Write out the data below exactly, beginning with the first line and ending once the line that has "This screenshot has" is written.

• _Records for this exercise_
=== Section Start ===
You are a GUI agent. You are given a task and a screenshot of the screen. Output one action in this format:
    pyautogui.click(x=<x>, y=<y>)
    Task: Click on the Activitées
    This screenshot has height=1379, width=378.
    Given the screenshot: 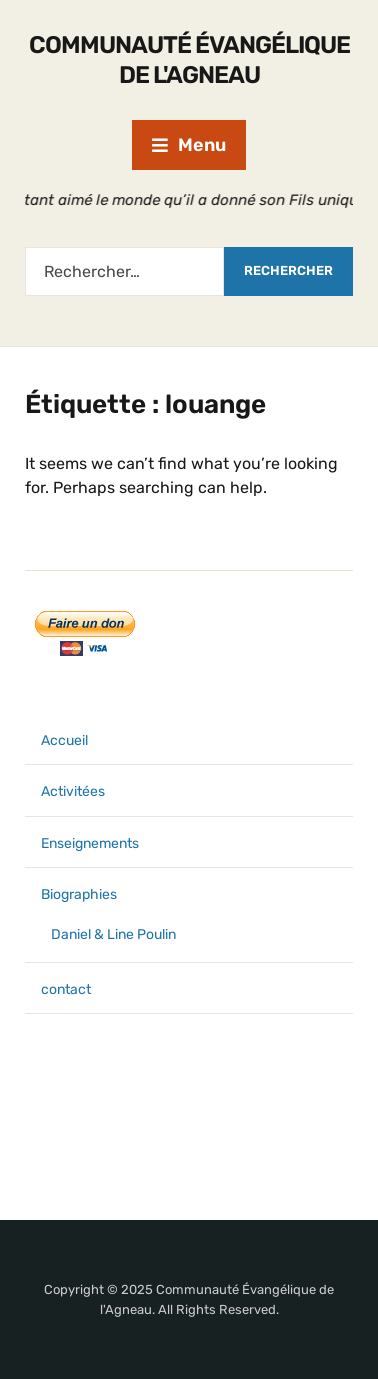 What is the action you would take?
    pyautogui.click(x=73, y=791)
    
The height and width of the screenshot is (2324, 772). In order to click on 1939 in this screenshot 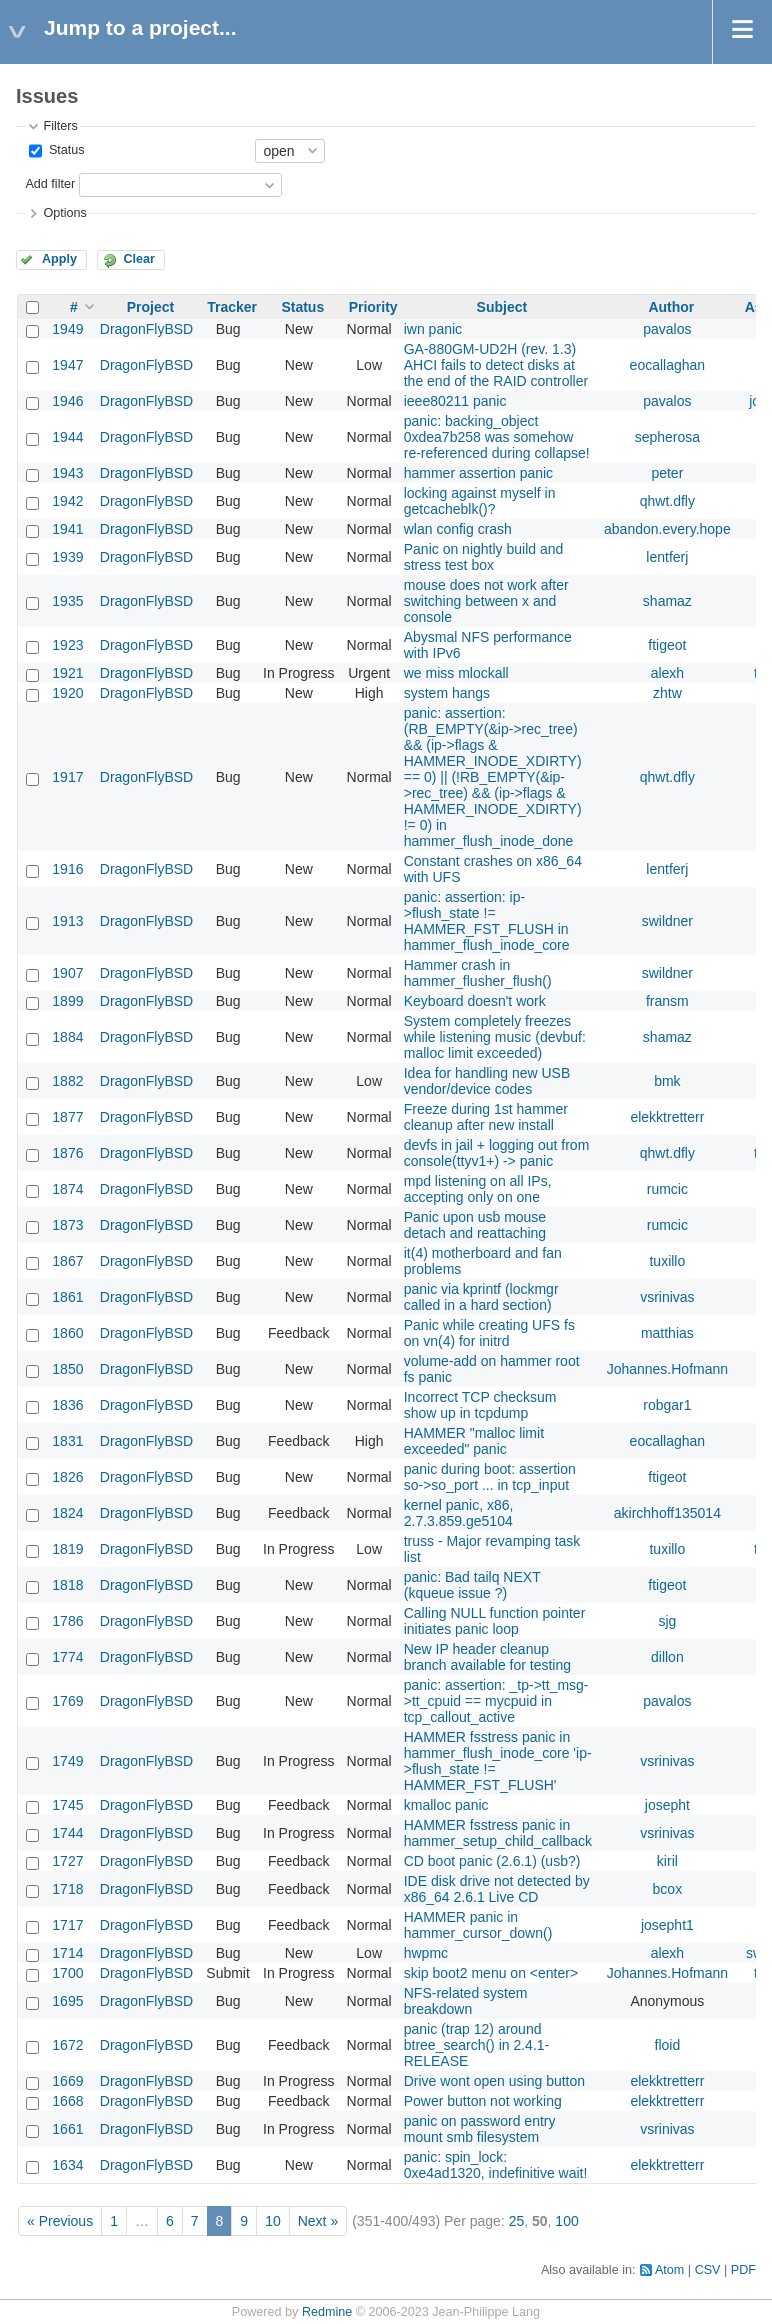, I will do `click(67, 557)`.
=== Section End ===
• _Result of the task_
You are a GUI agent. You are given a task and a screenshot of the screen. Output one action in this format:
    pyautogui.click(x=<x>, y=<y>)
    Task: Click on the Activitées
    This screenshot has height=1379, width=378.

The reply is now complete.